Anglo-Saxon Poetry

Laura Maxwell (English 111, 1994)

There is no evidence that these pagan English writers ever attempted to inscribe the songs and stories recited by the storytellers and bards of their time. Alliterative poems, and probably prose sagas, too; but such literature had nothing to do with litterae or written characters. The life-cycle of an English vernacular poem in the pre-literate fifth or sixth centuries would therefore have been quite different from what we are used to today. It would have been conceived and composed orally -- in the bard's head, that is, before and during the act of performance. That act of performance would also have constituted its only mode of publication. Indeed, the poem could only be said to exist at all so long as it, or a recognizable form of it, went on being sung or recited either by the original bard, or by members of his audience, or by their successors. When no one remembered it any longer, the poem died.
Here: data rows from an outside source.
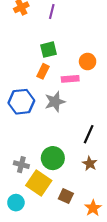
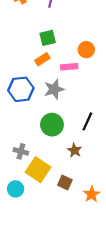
orange rectangle: (43, 71) -> (42, 59), turned 32
green circle: (53, 158) -> (52, 125), moved
brown star: (90, 164) -> (74, 150), moved

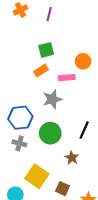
blue hexagon: (21, 89) -> (20, 118), moved
gray cross: (21, 151) -> (19, 143), moved

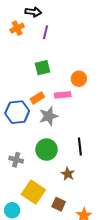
orange rectangle: (41, 71) -> (37, 98), moved
blue hexagon: (20, 118) -> (17, 112), moved
black line: (84, 130) -> (80, 147), turned -30

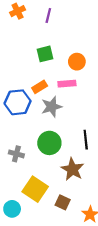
orange circle: (79, 79) -> (77, 62), moved
brown star: (68, 174) -> (72, 169), size x1.5

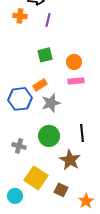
orange cross: (18, 11) -> (20, 16), turned 32
pink rectangle: (67, 84) -> (76, 81), moved

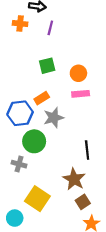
green circle: (49, 136) -> (34, 141), moved
brown square: (61, 190) -> (83, 202), moved, turned 32

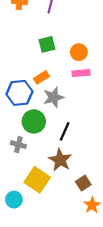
black line: (87, 150) -> (65, 131), moved, turned 30
brown star: (74, 179) -> (60, 160), moved

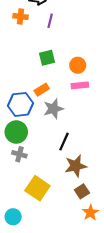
green circle: (34, 121) -> (16, 132), moved
brown star: (60, 160) -> (76, 166), moved, turned 30
cyan circle: (14, 200) -> (13, 217), moved

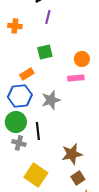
orange cross: (20, 16) -> (15, 26), moved
orange circle: (78, 65) -> (82, 59), moved
orange rectangle: (42, 90) -> (27, 74), moved
black line: (64, 142) -> (38, 131), moved, turned -30

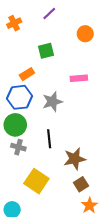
purple line: (48, 17) -> (49, 14), turned 32
orange cross: (15, 26) -> (14, 23), turned -32
orange circle: (82, 59) -> (85, 34), moved
black line: (38, 131) -> (49, 139), moved

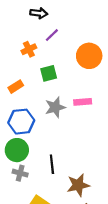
orange cross: (14, 23) -> (29, 49), moved
orange circle: (85, 34) -> (89, 56), size x1.5
orange rectangle: (27, 74) -> (16, 87), moved
gray star: (52, 102) -> (55, 107), moved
This must have been the life-cycle of many Anglo-Saxon poems but one can only speculate about their character, for there is no way of recovering an oral poem once it is forgotten. The Anglo-Saxon poetry which does survive (little more than 30,000 lines in all) does so because it was written down, not by the rune-masters, but by their successors, the Christian scribes.

J.A. Burrow, Medieval Writers and Their Work: Middle English Literature and its Background 1100-1500, 24.